= Beginning of Section =

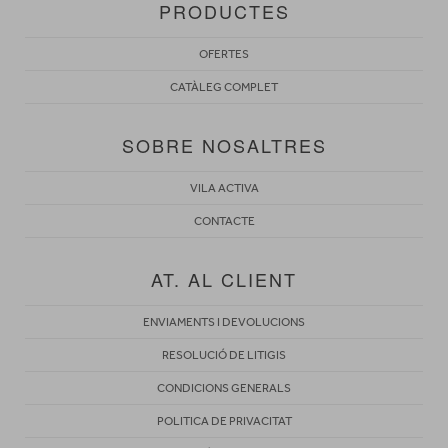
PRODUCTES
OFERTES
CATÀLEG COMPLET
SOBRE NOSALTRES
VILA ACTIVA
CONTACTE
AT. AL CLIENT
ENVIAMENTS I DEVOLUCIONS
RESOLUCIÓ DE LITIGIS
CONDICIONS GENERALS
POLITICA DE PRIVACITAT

= End of Section =
= Beginning of Section =

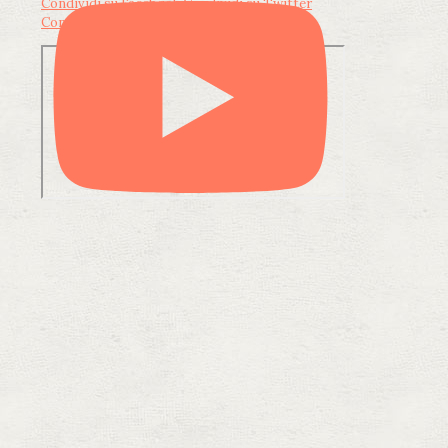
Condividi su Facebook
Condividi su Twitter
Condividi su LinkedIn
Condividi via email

= End of Section =
= Beginning of Section =

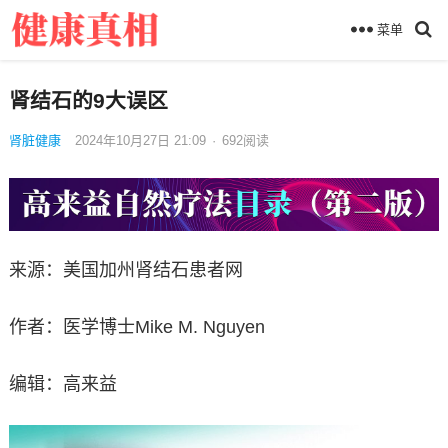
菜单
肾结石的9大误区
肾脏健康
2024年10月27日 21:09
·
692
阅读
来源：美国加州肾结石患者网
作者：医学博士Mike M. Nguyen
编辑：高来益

= End of Section =

Exercise »
Reprint exactly the lines above that start at the one with "CATÀLEG COMPLET" and end at the one with "POLITICA DE PRIVACITAT", keeping both and adding none.

Solution to this task »
CATÀLEG COMPLET
SOBRE NOSALTRES
VILA ACTIVA
CONTACTE
AT. AL CLIENT
ENVIAMENTS I DEVOLUCIONS
RESOLUCIÓ DE LITIGIS
CONDICIONS GENERALS
POLITICA DE PRIVACITAT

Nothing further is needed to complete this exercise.